正當防衛!
聽到許大轟說正當防衛,臨淵頓時怒道:「他一個垃圾,何來的正當防衛?」
此話一出,現場頓時安靜了下去。
這句話雖然很不公允,但這是事實,誰不知道神體殿的弟子都是萬中無一的妖孽天才,死一個對宗門來說都是巨大的損失。
當觸及到宗門核心利益後,規矩就不再是規矩了。
許大轟冷笑一聲:「垃圾,你說我徒兒是垃圾,那你徒兒是什麼,你徒兒是不是連垃圾都不如?」
聞言,臨淵看向許大轟怒道:「許大轟,你算個什麼東西,別說是你,就算整個大力峰都不及我徒兒一條命!」
「你…」
許大轟氣的拳頭緊握,說不出話來。
他突然沒了底氣,內宗神體殿的地位確實不是大力峰能比的。
看到許大轟被懟的說不出話來,下方的秦關眼底閃過一抹殺意。
今日之事若是玄天宗治他的罪,他打算改變計劃,對於陽天逆的傳承,巧取變為強奪也不是不可以。
目前來看,陽天逆的傳承鐵定是在幻海天境了。
雖然強奪會很麻煩,但窩囊氣他是半點不會受的。
「你們不要再吵了!」
這時,執法殿的長老突然出聲制止。
他對著白夫子躬身一禮:「白夫子,此事我們不能只聽片面之詞,還請讓我們將涉事之人帶回執法殿調查,我們一定會秉公執法。」
白夫子點頭:「可以,老夫也知道一些,隨你們去。」
「好!」
執法殿那名長老點頭,隨後他看向秦關等人嚴肅道:「但凡是在案發現場的,請跟我們到執法殿配合調查。」
「今日文修自習,你們好好在課堂練字。」白夫子說完與執法堂兩名長老離開。
憑他的實力,他自然知道是夜無雙先動的手,玄天宗傳承數千年,表面上看似很強大,但其實內部已經腐敗不堪,他一直看不慣所謂的特權。
當年,也是因為看不慣宗門某些人的嘴臉,他才選擇做文院院長,遠離勾心鬥角爾虞我詐。
那日在恩怨臺出手救秦關,其實最主要的也是因為公平二字。
想要做到公平二字他知道很難。
這一次,他想借秦關之手來狠狠打擊一下特權的囂張氣焰,換做別的弟子不行,秦關是最佳人選。
很快,眾人被帶走。
來到執法殿,白幽,南柔,還有親眼目睹的其他四名弟子逐一被單獨審訊。
執法殿殿主嚴耀親自審查此事。
結果除了白幽與南柔說是夜無雙先動的手外,另外天劍峰和逍遙峰的四名弟子卻一口咬定是秦關先動的手。
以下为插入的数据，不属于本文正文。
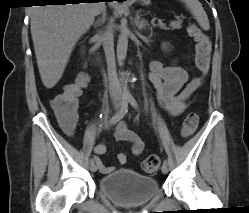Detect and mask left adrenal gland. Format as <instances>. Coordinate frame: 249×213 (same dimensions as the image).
Here are the masks:
<instances>
[{
    "instance_id": "obj_1",
    "label": "left adrenal gland",
    "mask_w": 249,
    "mask_h": 213,
    "mask_svg": "<svg viewBox=\"0 0 249 213\" xmlns=\"http://www.w3.org/2000/svg\"><path fill=\"white\" fill-rule=\"evenodd\" d=\"M135 25L139 30H142L143 28H145L146 26H149L148 21L144 20V19H140V15L137 14L136 18H135Z\"/></svg>"
}]
</instances>
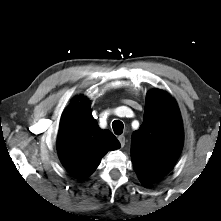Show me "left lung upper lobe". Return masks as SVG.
<instances>
[{
  "label": "left lung upper lobe",
  "mask_w": 221,
  "mask_h": 221,
  "mask_svg": "<svg viewBox=\"0 0 221 221\" xmlns=\"http://www.w3.org/2000/svg\"><path fill=\"white\" fill-rule=\"evenodd\" d=\"M183 146V129L174 99L163 90L146 97L144 121L132 134L131 159L140 180L153 182L175 165Z\"/></svg>",
  "instance_id": "5c2ea615"
}]
</instances>
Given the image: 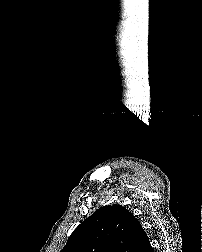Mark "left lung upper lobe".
Here are the masks:
<instances>
[{"mask_svg":"<svg viewBox=\"0 0 202 252\" xmlns=\"http://www.w3.org/2000/svg\"><path fill=\"white\" fill-rule=\"evenodd\" d=\"M140 228L126 208L104 206L81 222L61 252H134Z\"/></svg>","mask_w":202,"mask_h":252,"instance_id":"left-lung-upper-lobe-1","label":"left lung upper lobe"}]
</instances>
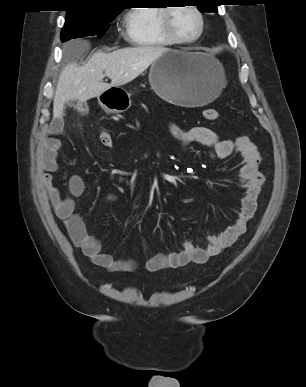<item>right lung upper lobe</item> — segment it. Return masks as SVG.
Returning a JSON list of instances; mask_svg holds the SVG:
<instances>
[{"label": "right lung upper lobe", "mask_w": 306, "mask_h": 387, "mask_svg": "<svg viewBox=\"0 0 306 387\" xmlns=\"http://www.w3.org/2000/svg\"><path fill=\"white\" fill-rule=\"evenodd\" d=\"M67 15L91 16L112 11H121L119 0H70Z\"/></svg>", "instance_id": "obj_1"}]
</instances>
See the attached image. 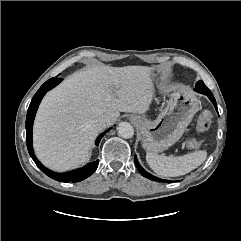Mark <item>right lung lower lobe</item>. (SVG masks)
I'll return each mask as SVG.
<instances>
[{
	"mask_svg": "<svg viewBox=\"0 0 241 241\" xmlns=\"http://www.w3.org/2000/svg\"><path fill=\"white\" fill-rule=\"evenodd\" d=\"M52 80H53V78H51L50 80L45 82L40 87V89L34 95L32 101L30 103V106L28 108L27 117H26V125H25L26 126V142H27L28 152H29L30 156L32 157L33 161L36 163V165L50 178H53L60 182H79V181L86 179L87 177H89L90 175H92L95 172V170L98 167V160L95 162H92V163H88L86 166H84L83 168H80V169H76V170L69 171L66 173H56V172H53V171L47 169L46 167H44L42 165V163L37 160L36 156L34 155L33 149H32V128H33V122H34V118H35V114L38 109V106H39L43 96L46 94V92L49 91L50 89L54 88L56 85H58L59 80H62V79L56 78V79H54L55 82H51ZM106 132H104L97 138L96 145L99 144L101 138L103 137V135Z\"/></svg>",
	"mask_w": 241,
	"mask_h": 241,
	"instance_id": "right-lung-lower-lobe-1",
	"label": "right lung lower lobe"
}]
</instances>
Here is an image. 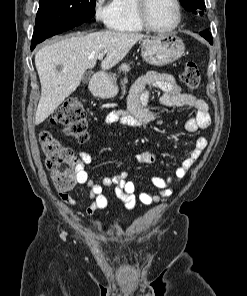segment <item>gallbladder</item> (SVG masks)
<instances>
[{
	"label": "gallbladder",
	"mask_w": 247,
	"mask_h": 296,
	"mask_svg": "<svg viewBox=\"0 0 247 296\" xmlns=\"http://www.w3.org/2000/svg\"><path fill=\"white\" fill-rule=\"evenodd\" d=\"M83 79L85 82H88L90 80V74H86Z\"/></svg>",
	"instance_id": "gallbladder-1"
}]
</instances>
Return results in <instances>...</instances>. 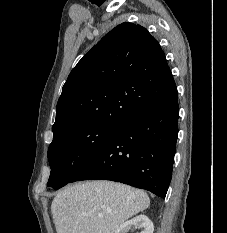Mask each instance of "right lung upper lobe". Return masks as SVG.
I'll return each mask as SVG.
<instances>
[{
	"instance_id": "1",
	"label": "right lung upper lobe",
	"mask_w": 227,
	"mask_h": 233,
	"mask_svg": "<svg viewBox=\"0 0 227 233\" xmlns=\"http://www.w3.org/2000/svg\"><path fill=\"white\" fill-rule=\"evenodd\" d=\"M174 88L158 41L144 27L122 23L69 74L57 103L53 135L84 125H121Z\"/></svg>"
}]
</instances>
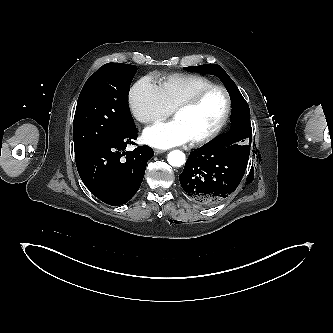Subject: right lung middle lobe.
I'll use <instances>...</instances> for the list:
<instances>
[{
    "label": "right lung middle lobe",
    "instance_id": "1",
    "mask_svg": "<svg viewBox=\"0 0 333 333\" xmlns=\"http://www.w3.org/2000/svg\"><path fill=\"white\" fill-rule=\"evenodd\" d=\"M136 69L135 65L107 63L84 84L74 116L75 156L121 136L134 125L128 94Z\"/></svg>",
    "mask_w": 333,
    "mask_h": 333
}]
</instances>
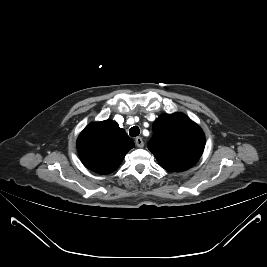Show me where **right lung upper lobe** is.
I'll list each match as a JSON object with an SVG mask.
<instances>
[{
    "mask_svg": "<svg viewBox=\"0 0 267 267\" xmlns=\"http://www.w3.org/2000/svg\"><path fill=\"white\" fill-rule=\"evenodd\" d=\"M133 147V140L112 120L90 123L77 140L82 163L103 175L115 171Z\"/></svg>",
    "mask_w": 267,
    "mask_h": 267,
    "instance_id": "1",
    "label": "right lung upper lobe"
}]
</instances>
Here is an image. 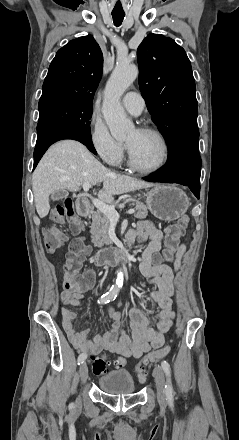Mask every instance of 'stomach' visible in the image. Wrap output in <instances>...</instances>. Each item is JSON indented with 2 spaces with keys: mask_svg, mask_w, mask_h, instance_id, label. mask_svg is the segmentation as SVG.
I'll return each mask as SVG.
<instances>
[{
  "mask_svg": "<svg viewBox=\"0 0 239 440\" xmlns=\"http://www.w3.org/2000/svg\"><path fill=\"white\" fill-rule=\"evenodd\" d=\"M146 204L155 218L165 222L178 220L190 206L188 196L176 186H154L147 194Z\"/></svg>",
  "mask_w": 239,
  "mask_h": 440,
  "instance_id": "stomach-1",
  "label": "stomach"
}]
</instances>
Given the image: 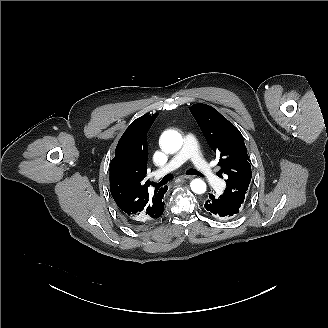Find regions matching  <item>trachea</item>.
Instances as JSON below:
<instances>
[{
	"instance_id": "trachea-1",
	"label": "trachea",
	"mask_w": 328,
	"mask_h": 328,
	"mask_svg": "<svg viewBox=\"0 0 328 328\" xmlns=\"http://www.w3.org/2000/svg\"><path fill=\"white\" fill-rule=\"evenodd\" d=\"M186 174L188 175H197V176H201V173L194 170V169H188L185 171ZM173 179V174H167L166 176L163 177V179L157 183V184H153L156 188H159L162 185H165L167 182H169L170 180Z\"/></svg>"
}]
</instances>
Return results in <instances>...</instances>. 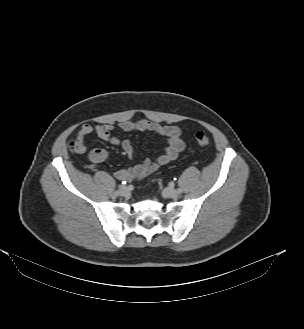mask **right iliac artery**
Masks as SVG:
<instances>
[{"instance_id":"1","label":"right iliac artery","mask_w":304,"mask_h":329,"mask_svg":"<svg viewBox=\"0 0 304 329\" xmlns=\"http://www.w3.org/2000/svg\"><path fill=\"white\" fill-rule=\"evenodd\" d=\"M115 195H119V190H117V191L115 192Z\"/></svg>"}]
</instances>
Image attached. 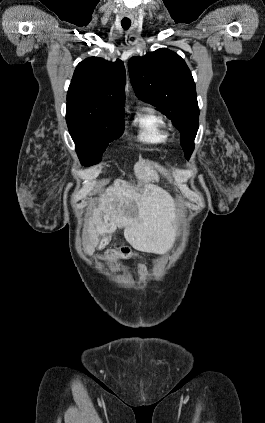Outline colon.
<instances>
[{
	"label": "colon",
	"mask_w": 265,
	"mask_h": 423,
	"mask_svg": "<svg viewBox=\"0 0 265 423\" xmlns=\"http://www.w3.org/2000/svg\"><path fill=\"white\" fill-rule=\"evenodd\" d=\"M135 253L131 250V248L127 246H122L118 249H111L108 250L104 255L103 258L106 261H113L117 258H131L134 257Z\"/></svg>",
	"instance_id": "5ec220e1"
}]
</instances>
而且還歪曲事實,說是夜無雙主動邀請秦關上擂臺,而秦關不講規矩率先對夜無雙下死手。
審訊前,霧銀和蒼松在瞭解事情經過後串通一氣,暗中交代他們汙衊秦關。
而執法殿的殿主嚴耀收了臨淵莫大好處,毫不猶豫的站在了夜無雙那邊。
夜無雙的死對宗門來說可是巨大損失,秦關雖是九境武夫很不簡單,但與一個特殊體質,還是半不歸一境的夜無雙相比,宗門自然更看重夜無雙。
許大轟先前與秦關說的話似乎得到了應驗。
規矩對於某些人來說不是約束,而是巧取豪奪,殺人於無形的快刀。
由於白幽南柔與另外四名弟子各說一詞,秦關暫時被關押在了天牢。
此事要不是有白夫子出面保秦關,就算白幽和南柔作證,執法殿也早就定秦關的罪了。
夜晚,臨淵來到了玉霄峰。
「閻峰主,老夫希望你好好考慮下玉霄峰弟子的未來,尤其是南柔和白幽。」臨淵看向閻昭雪沉聲道。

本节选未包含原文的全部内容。